S’épanouir en tant qu’être humain à l’ère de l’intelligence artificielle

S’épanouir en tant qu’être humain à l’ère de l’intelligence artificielle

Dans cette optique, Magnifica Humanitas pose la question suivante : que signifie être un être humain épanoui à l’ère de l’IA ? Cette lettre n’est pas une réflexion neutre sur cette question, pas plus que les technologies d’aujourd’hui n’incarnent des visions du monde neutres. Cette encyclique applique la vision de l’Évangile aux contextes culturels de l’IA. Ainsi, elle met en garde contre une culture du pouvoir croissante qui remodèle le travail, la famille, l’éducation et la vie politique. Elle nous appelle à transformer les modes de pouvoir dominateurs en formes de pouvoir partagé, et à évaluer les développements technologiques en mesurant leur contribution à un véritable progrès social et éthique.

Il y a dix ans, Laudato Si’ nous appelait à prendre soin de la terre et des pauvres d’une manière urgente, mettant en garde contre un paradigme technocratique qui mesure la valeur humaine par son utilité. Aujourd’hui, le pape Léon affirme clairement que pour surmonter ce paradigme et mettre en œuvre ce souci de la terre et des pauvres, il nous faut de toute urgence protéger l'être humain. Une écologie intégrale exige un humanisme intégral centré sur Jésus-Christ.

Cet appel n’est pas une simple platitude. Aucune idée n’est plus centrale pour la société moderne, le droit ou la politique que celle de l’être humain libre. Pourtant, cet idéal est aujourd’hui au bord de la rupture, et notre « rapport à la vie est en crise ».1 Cela conduit certains au chagrin ou au désespoir. Chez d’autres, cela suscite le désir de transcender notre humanité, en cherchant à devenir nos propres dieux.

Au contraire, Magnifica Humanitas présente la liberté humaine comme un don ancré dans une vérité qui est personnelle, incarnée et relationnelle.

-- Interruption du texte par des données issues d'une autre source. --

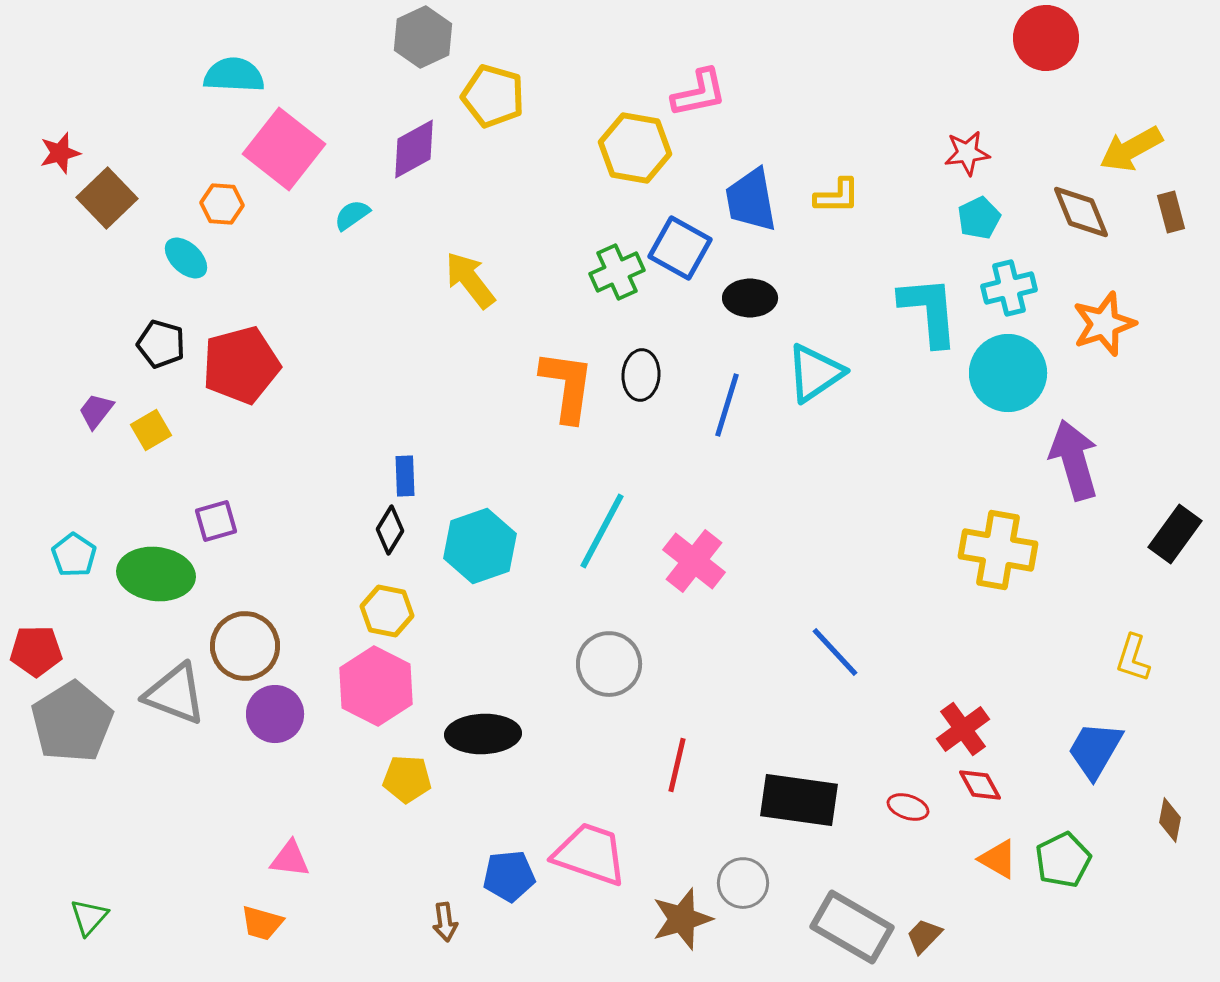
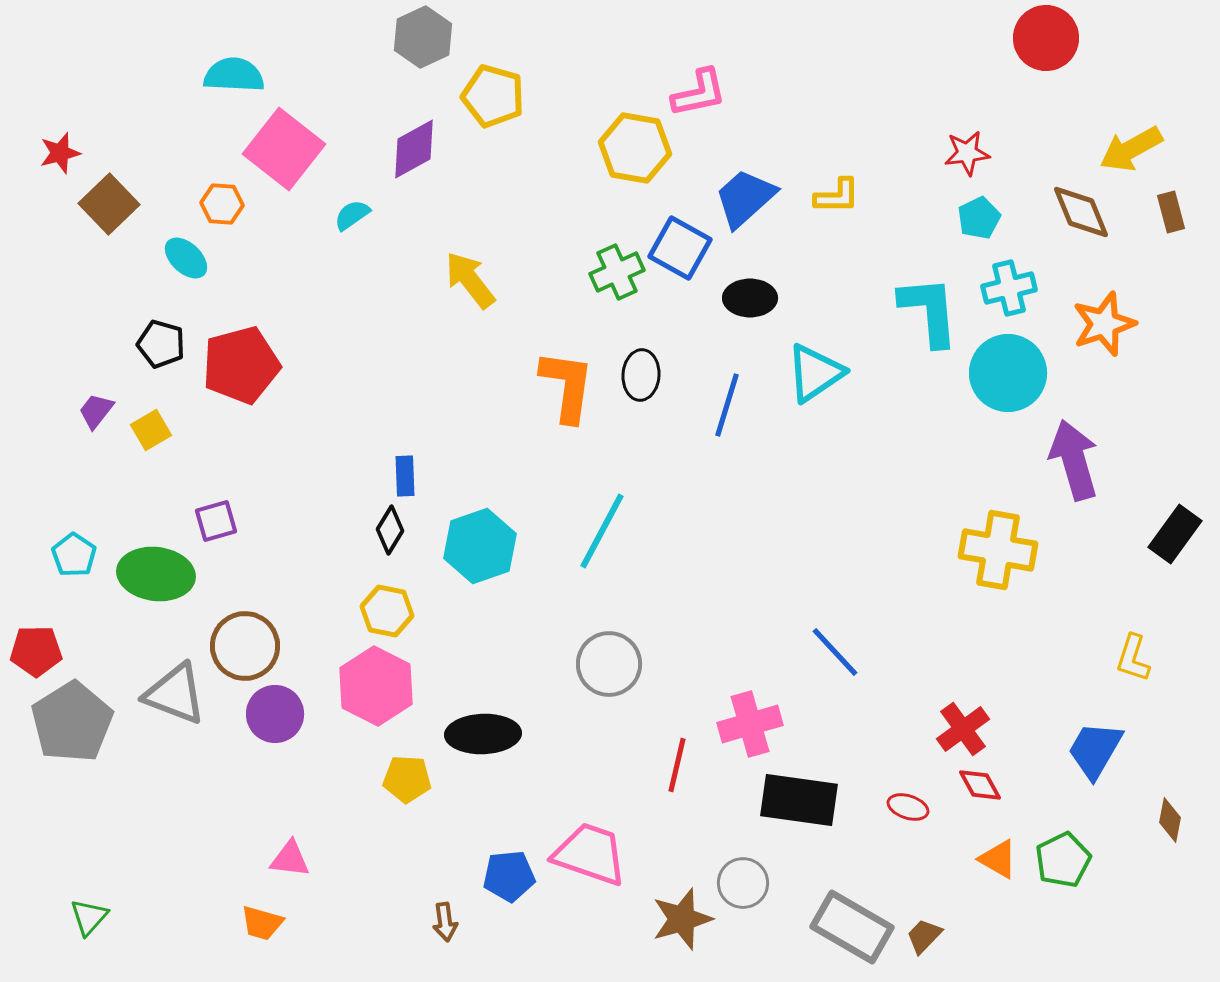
brown square at (107, 198): moved 2 px right, 6 px down
blue trapezoid at (751, 200): moved 6 px left, 2 px up; rotated 58 degrees clockwise
pink cross at (694, 561): moved 56 px right, 163 px down; rotated 36 degrees clockwise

Notre liberté et notre intelligence s’expriment à travers une connaissance et un amour qui s’incarnent de manière irremplaçable : à travers l’amour, le travail, la sollicitude, la souffrance et l’amitié. L’encyclique présente l’être humain libre comme une créature aimée, égale en dignité, créée pour la relation ; un façonneur rationnel du monde et un prochain pour ses semblables, sans exception. Le pouvoir est la capacité de cultiver ce monde ensemble. Sans ces vérités qui nous aiguillent, notre liberté ne devient guère plus qu’un instrument entre les mains de pouvoirs arbitraires.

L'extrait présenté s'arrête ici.